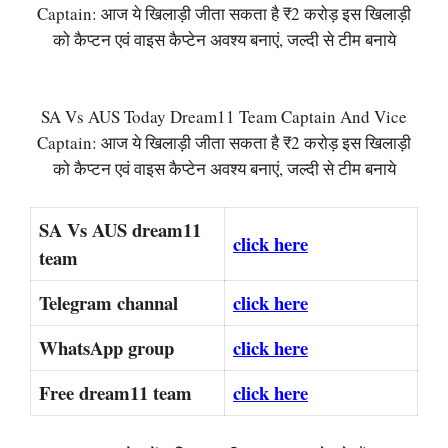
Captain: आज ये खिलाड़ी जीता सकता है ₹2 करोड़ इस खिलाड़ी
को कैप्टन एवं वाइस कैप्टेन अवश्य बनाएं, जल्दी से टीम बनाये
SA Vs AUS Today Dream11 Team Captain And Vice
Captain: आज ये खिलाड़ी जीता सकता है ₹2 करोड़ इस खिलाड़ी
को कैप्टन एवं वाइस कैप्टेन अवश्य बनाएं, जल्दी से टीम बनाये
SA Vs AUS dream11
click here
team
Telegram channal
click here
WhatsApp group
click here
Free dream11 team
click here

|---|

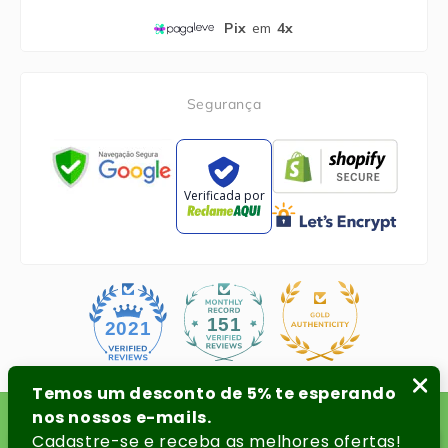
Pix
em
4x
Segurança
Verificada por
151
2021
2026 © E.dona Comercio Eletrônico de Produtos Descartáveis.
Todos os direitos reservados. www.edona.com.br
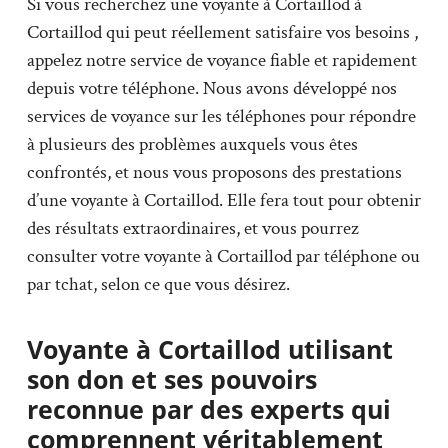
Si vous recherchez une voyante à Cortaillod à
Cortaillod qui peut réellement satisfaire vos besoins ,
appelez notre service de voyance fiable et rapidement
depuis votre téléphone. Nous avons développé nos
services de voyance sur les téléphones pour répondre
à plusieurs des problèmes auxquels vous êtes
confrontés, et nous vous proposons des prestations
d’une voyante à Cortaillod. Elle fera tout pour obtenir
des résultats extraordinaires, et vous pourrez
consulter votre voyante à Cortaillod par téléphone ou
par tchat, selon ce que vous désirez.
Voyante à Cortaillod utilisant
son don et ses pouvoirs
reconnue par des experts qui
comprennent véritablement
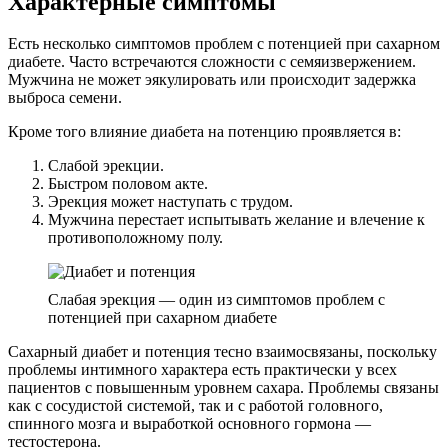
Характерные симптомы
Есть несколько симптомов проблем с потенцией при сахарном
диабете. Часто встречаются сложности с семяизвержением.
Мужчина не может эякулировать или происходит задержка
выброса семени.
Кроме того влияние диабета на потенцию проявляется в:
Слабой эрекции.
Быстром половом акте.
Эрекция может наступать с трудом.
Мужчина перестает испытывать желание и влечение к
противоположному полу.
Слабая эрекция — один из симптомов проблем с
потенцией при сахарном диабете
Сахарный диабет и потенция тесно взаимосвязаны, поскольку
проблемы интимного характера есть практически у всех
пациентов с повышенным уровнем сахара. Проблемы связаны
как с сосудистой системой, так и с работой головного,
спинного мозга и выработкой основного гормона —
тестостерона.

|---|

** Your assignment **
Both the line containing "Быстром половом акте." and the line containing "тестостерона." belong in the answer. Print them and every line above that falls between them exactly, and no others.

** Result of this task **
Быстром половом акте.
Эрекция может наступать с трудом.
Мужчина перестает испытывать желание и влечение к
противоположному полу.
Слабая эрекция — один из симптомов проблем с
потенцией при сахарном диабете
Сахарный диабет и потенция тесно взаимосвязаны, поскольку
проблемы интимного характера есть практически у всех
пациентов с повышенным уровнем сахара. Проблемы связаны
как с сосудистой системой, так и с работой головного,
спинного мозга и выработкой основного гормона —
тестостерона.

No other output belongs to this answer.